**EXERCISE AIM:** Write out every entry, unchanged. Skip any picture.

Dataset entries:
***
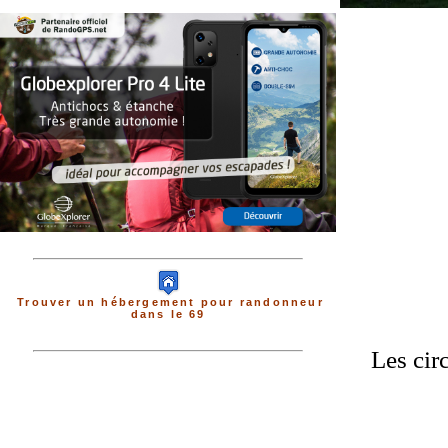
Trouver un hébergement pour randonneur
dans le 69
Les cir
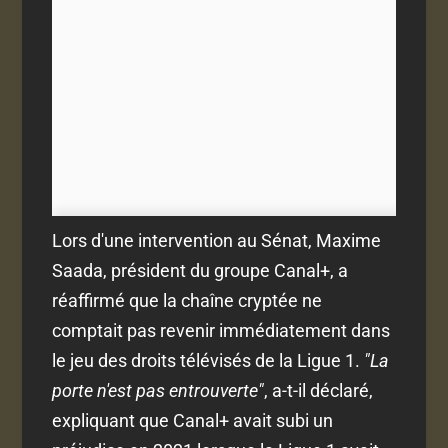
Lors d'une intervention au Sénat, Maxime
Saada, président du groupe Canal+, a
réaffirmé que la chaîne cryptée ne
comptait pas revenir immédiatement dans
le jeu des droits télévisés de la Ligue 1.
"La
porte n'est pas entrouverte"
, a-t-il déclaré,
expliquant que Canal+ avait subi un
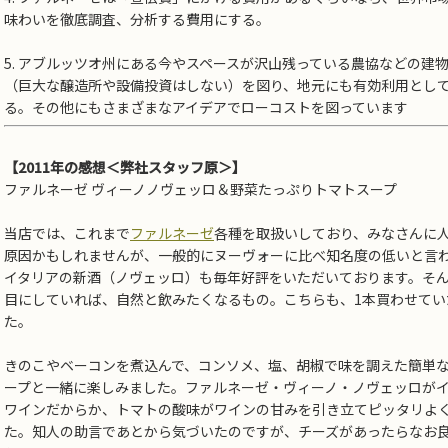
味わいを徹底調査、分析する費用にする。
5. アブルッツオ州にある今やスペースが沢山残っている農協などの建
（巨大な醸造所や設備投資はしない）を図り、地元にも有効利用とし
る。その他にもさまざまなアイデアでローコストを図っています
【2011年の感想＜弊社スタッフ原＞】
ファルネーゼ ヴィーノノヴェッロ＆野菜たっぷりトマトスープ
当店では、これまで
ファルネーゼ
各種を取扱いしており、みなさんに
原因かもしれませんが、一般的にヌーヴォーに比べ知名度の低いと言
イタリアの新酒（ノヴェッロ）も毎年好評をいただいております。そ
目にしていれば、自然と飲みたくなるもの。こちらも、1本買わせてい
た。
きのこやベーコンを煮込んで、コンソメ、塩、胡椒で味を調えた簡単
ープと一緒に楽しみました。ファルネーゼ・ヴィーノ・ノヴェッロが
ワインだからか、トマトの酸味がワインの甘みを引き立てピッタリよ
た。知人の助言であとから気づいたのですが、チーズがあったらなお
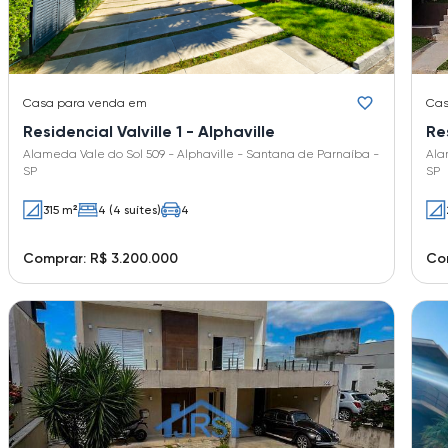
Casa
para venda em
Ca
Residencial Valville 1 - Alphaville
Alameda Vale do Sol 509 - Alphaville - Santana de Parnaíba -
Alameda 
SP
SP
315 m²
4 (4 suítes)
4
Comprar: R$ 3.200.000
Com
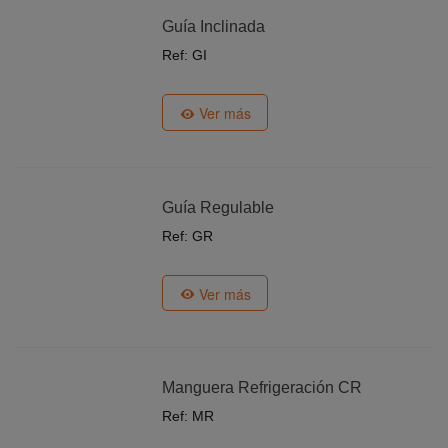
Guía Inclinada
Ref: GI
Ver más
Guía Regulable
Ref: GR
Ver más
Manguera Refrigeración CR
Ref: MR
***
**OUTPUT FOR THIS EXERCISE:**
Trouver un hébergement pour randonneur
dans le 69
Les cir
Lors d'une intervention au Sénat, Maxime
Saada, président du groupe Canal+, a
réaffirmé que la chaîne cryptée ne
comptait pas revenir immédiatement dans
le jeu des droits télévisés de la Ligue 1.
"La
porte n'est pas entrouverte"
, a-t-il déclaré,
expliquant que Canal+ avait subi un
味わいを徹底調査、分析する費用にする。
5. アブルッツオ州にある今やスペースが沢山残っている農協などの建
（巨大な醸造所や設備投資はしない）を図り、地元にも有効利用とし
る。その他にもさまざまなアイデアでローコストを図っています
【2011年の感想＜弊社スタッフ原＞】
ファルネーゼ ヴィーノノヴェッロ＆野菜たっぷりトマトスープ
当店では、これまで
ファルネーゼ
各種を取扱いしており、みなさんに
原因かもしれませんが、一般的にヌーヴォーに比べ知名度の低いと言
イタリアの新酒（ノヴェッロ）も毎年好評をいただいております。そ
目にしていれば、自然と飲みたくなるもの。こちらも、1本買わせてい
た。
きのこやベーコンを煮込んで、コンソメ、塩、胡椒で味を調えた簡単
ープと一緒に楽しみました。ファルネーゼ・ヴィーノ・ノヴェッロが
ワインだからか、トマトの酸味がワインの甘みを引き立てピッタリよ
た。知人の助言であとから気づいたのですが、チーズがあったらなお
Casa
para venda em
Ca
Residencial Valville 1 - Alphaville
Alameda Vale do Sol 509 - Alphaville - Santana de Parnaíba -
Alameda 
SP
SP
315 m²
4 (4 suítes)
4
Comprar: R$ 3.200.000
Com
Guía Inclinada
Ref: GI
Ver más
Guía Regulable
Ref: GR
Ver más
Manguera Refrigeración CR
Ref: MR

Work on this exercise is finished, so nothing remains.